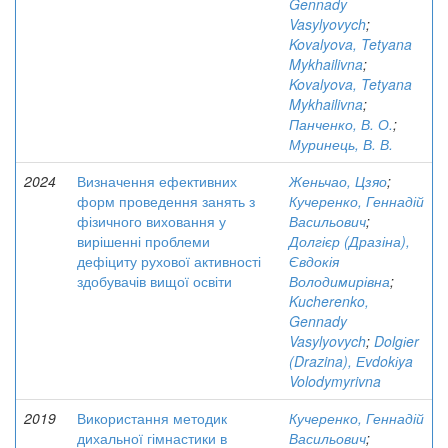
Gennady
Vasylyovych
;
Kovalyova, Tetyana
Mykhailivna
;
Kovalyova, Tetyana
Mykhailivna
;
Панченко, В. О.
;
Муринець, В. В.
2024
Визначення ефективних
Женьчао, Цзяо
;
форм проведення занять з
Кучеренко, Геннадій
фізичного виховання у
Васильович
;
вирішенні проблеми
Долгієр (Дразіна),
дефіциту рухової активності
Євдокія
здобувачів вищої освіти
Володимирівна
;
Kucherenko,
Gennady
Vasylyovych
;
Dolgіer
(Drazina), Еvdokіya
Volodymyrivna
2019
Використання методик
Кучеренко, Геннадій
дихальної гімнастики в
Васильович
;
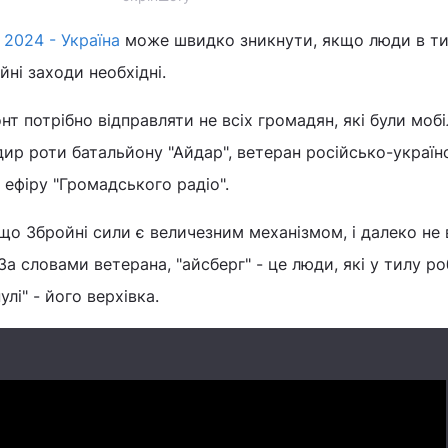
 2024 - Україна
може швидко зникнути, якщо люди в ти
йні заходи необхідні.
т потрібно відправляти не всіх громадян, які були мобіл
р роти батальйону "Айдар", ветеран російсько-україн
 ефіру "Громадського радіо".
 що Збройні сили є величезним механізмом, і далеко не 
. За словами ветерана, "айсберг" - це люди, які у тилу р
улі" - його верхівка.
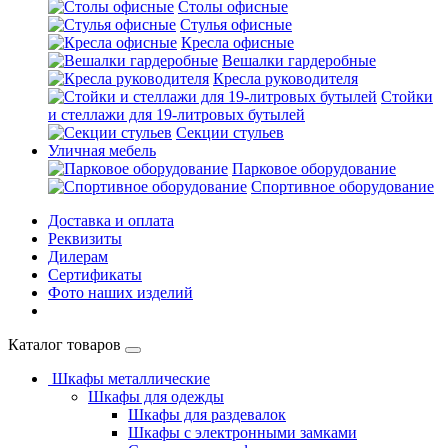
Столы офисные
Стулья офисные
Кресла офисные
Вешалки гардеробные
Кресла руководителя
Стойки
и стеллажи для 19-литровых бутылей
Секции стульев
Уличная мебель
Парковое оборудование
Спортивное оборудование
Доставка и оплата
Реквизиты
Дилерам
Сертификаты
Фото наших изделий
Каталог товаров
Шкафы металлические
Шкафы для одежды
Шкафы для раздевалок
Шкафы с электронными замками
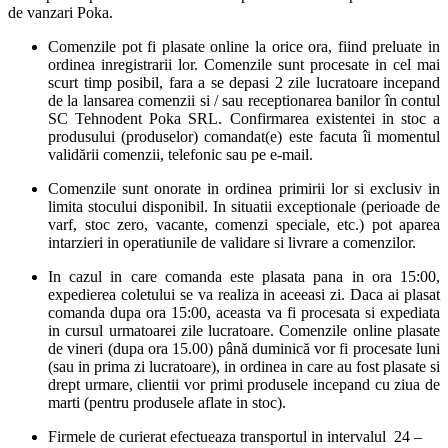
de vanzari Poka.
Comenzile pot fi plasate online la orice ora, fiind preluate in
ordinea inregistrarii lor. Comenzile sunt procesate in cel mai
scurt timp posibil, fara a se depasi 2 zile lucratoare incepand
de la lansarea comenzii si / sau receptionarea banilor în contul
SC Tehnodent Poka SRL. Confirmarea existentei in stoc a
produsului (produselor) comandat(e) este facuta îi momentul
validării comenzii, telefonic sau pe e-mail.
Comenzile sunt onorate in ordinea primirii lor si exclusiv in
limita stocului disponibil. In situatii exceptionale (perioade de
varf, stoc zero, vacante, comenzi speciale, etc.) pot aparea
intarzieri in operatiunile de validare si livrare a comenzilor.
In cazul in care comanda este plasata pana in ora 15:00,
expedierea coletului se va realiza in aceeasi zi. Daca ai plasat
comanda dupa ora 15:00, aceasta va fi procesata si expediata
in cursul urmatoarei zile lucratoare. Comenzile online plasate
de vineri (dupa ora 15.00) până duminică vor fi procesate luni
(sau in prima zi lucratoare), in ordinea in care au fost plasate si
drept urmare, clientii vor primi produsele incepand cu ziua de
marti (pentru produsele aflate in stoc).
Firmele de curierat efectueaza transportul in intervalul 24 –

==

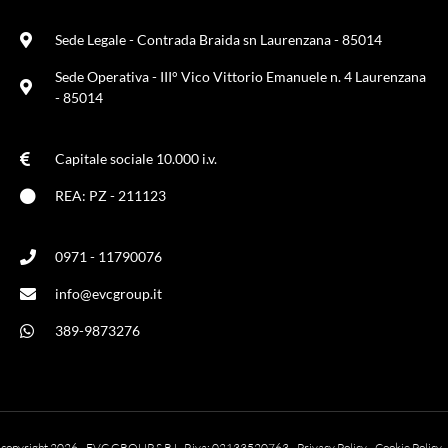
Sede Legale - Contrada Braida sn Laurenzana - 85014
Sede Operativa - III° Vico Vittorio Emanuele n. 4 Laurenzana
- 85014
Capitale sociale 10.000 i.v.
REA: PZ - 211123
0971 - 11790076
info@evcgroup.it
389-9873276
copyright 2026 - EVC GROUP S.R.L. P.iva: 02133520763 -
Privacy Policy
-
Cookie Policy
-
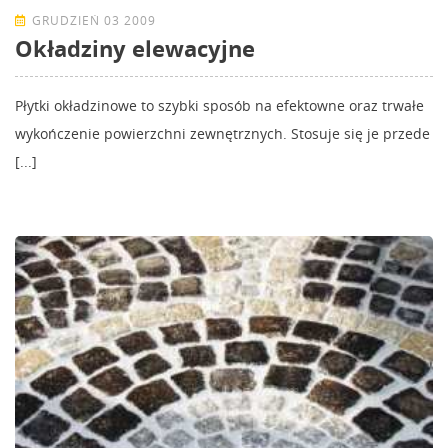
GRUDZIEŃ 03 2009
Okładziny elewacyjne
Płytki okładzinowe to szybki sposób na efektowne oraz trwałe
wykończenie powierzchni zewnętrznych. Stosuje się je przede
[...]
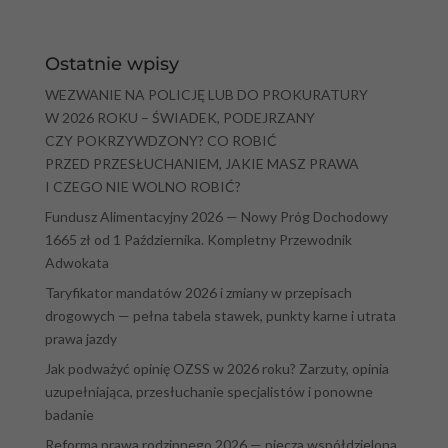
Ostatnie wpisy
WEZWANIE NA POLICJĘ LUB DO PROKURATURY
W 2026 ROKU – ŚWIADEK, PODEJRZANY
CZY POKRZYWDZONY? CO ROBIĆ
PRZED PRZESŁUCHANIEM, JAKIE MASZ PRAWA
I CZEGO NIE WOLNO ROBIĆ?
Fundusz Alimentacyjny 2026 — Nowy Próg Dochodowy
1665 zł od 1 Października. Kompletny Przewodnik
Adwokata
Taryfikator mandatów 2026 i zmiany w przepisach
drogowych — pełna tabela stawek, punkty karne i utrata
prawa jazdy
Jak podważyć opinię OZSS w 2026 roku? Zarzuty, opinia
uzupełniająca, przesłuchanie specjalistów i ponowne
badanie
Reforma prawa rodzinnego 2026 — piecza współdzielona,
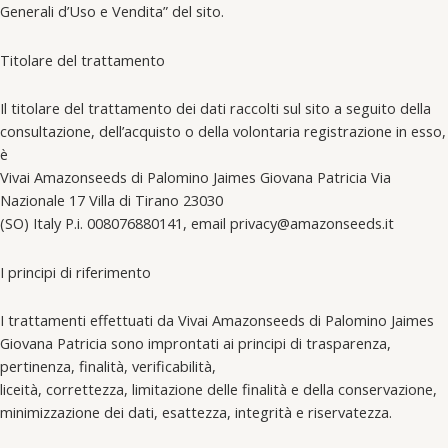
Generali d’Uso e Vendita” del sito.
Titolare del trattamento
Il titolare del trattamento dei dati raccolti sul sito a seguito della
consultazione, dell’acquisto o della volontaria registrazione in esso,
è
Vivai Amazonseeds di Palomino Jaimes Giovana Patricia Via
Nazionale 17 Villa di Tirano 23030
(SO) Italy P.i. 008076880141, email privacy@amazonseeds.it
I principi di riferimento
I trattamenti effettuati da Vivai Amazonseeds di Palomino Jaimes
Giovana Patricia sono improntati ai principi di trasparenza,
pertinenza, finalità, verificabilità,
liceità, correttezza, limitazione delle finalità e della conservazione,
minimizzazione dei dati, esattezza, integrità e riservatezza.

==

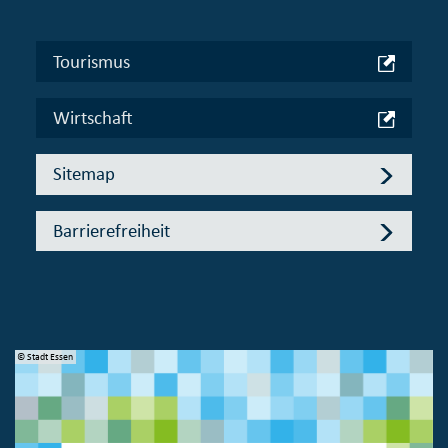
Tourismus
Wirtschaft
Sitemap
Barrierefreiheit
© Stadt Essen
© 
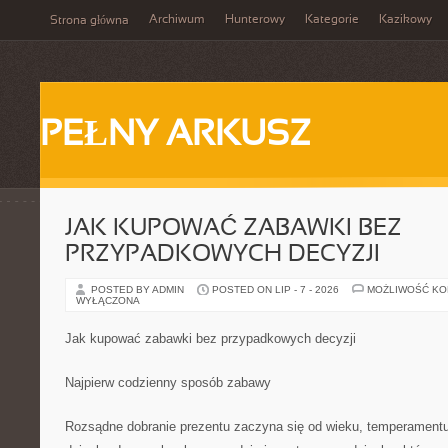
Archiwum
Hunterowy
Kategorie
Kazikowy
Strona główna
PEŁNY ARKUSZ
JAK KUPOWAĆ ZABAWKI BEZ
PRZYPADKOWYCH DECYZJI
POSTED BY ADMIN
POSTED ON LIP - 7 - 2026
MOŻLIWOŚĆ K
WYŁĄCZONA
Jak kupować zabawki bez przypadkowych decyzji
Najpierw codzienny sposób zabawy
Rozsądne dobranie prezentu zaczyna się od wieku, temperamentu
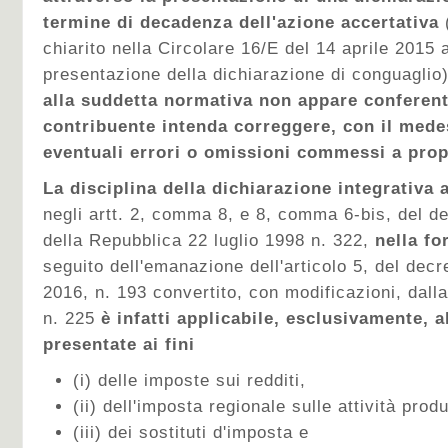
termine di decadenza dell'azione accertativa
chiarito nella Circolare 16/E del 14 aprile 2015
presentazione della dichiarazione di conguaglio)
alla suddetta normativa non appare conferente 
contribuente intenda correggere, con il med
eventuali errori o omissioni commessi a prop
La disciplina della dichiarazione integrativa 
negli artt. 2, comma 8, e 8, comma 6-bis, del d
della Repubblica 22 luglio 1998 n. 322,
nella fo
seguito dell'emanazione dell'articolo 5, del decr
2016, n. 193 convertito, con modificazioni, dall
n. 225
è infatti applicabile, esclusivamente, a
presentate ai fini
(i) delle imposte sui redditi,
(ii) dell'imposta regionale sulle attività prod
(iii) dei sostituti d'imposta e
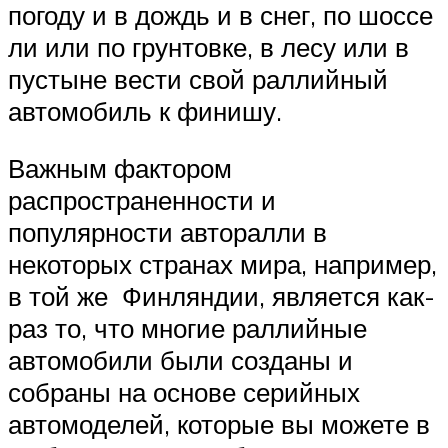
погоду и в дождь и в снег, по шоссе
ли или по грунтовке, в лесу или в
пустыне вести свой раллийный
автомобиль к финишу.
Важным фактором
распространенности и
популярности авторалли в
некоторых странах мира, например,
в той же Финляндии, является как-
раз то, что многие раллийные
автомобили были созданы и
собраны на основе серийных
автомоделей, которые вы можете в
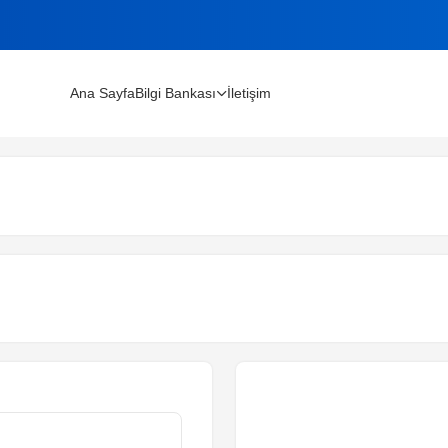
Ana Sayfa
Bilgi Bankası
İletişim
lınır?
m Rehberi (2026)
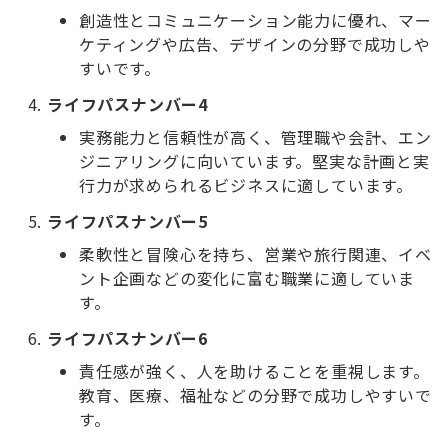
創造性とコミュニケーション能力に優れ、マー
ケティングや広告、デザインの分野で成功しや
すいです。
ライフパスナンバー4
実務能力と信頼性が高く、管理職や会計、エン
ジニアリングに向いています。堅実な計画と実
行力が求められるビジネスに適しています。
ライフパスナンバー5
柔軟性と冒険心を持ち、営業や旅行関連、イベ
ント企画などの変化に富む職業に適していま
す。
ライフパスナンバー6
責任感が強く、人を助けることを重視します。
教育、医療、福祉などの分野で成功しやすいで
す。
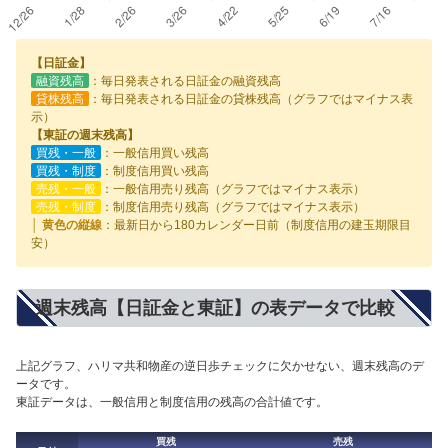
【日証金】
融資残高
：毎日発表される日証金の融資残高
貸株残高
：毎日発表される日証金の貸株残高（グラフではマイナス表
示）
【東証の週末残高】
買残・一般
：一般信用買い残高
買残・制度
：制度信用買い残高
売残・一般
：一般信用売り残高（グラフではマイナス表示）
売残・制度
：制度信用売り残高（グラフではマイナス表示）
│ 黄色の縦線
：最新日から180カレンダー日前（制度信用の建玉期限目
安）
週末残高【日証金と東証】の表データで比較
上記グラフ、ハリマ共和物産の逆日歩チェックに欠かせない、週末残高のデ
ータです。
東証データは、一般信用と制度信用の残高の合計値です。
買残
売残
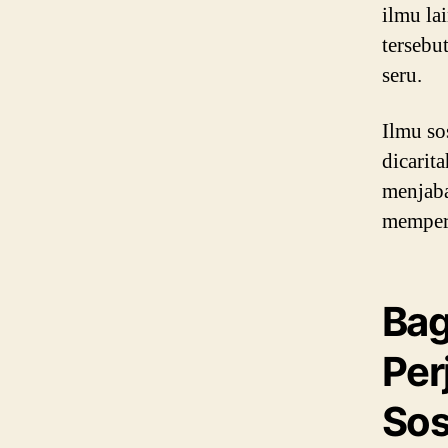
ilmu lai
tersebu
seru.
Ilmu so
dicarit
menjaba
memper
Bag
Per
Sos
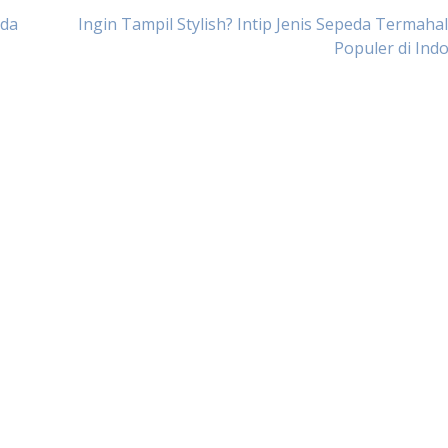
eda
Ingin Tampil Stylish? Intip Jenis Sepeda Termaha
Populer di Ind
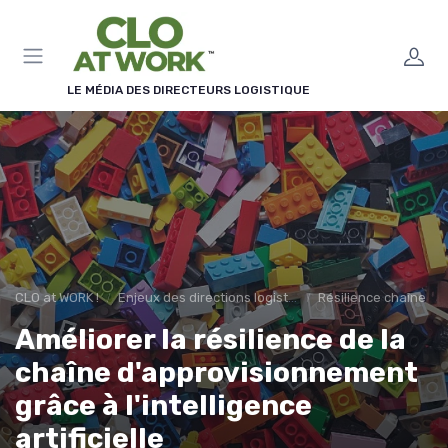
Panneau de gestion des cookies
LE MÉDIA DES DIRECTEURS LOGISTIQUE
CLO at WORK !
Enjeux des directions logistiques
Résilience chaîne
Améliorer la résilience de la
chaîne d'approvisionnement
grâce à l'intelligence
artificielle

* **Prompt**: Only lines containing the string "procesate" are needed. Pull each of them out of the records above.

* **Answer to this exercise**:
ordinea inregistrarii lor. Comenzile sunt procesate in cel mai
de vineri (dupa ora 15.00) până duminică vor fi procesate luni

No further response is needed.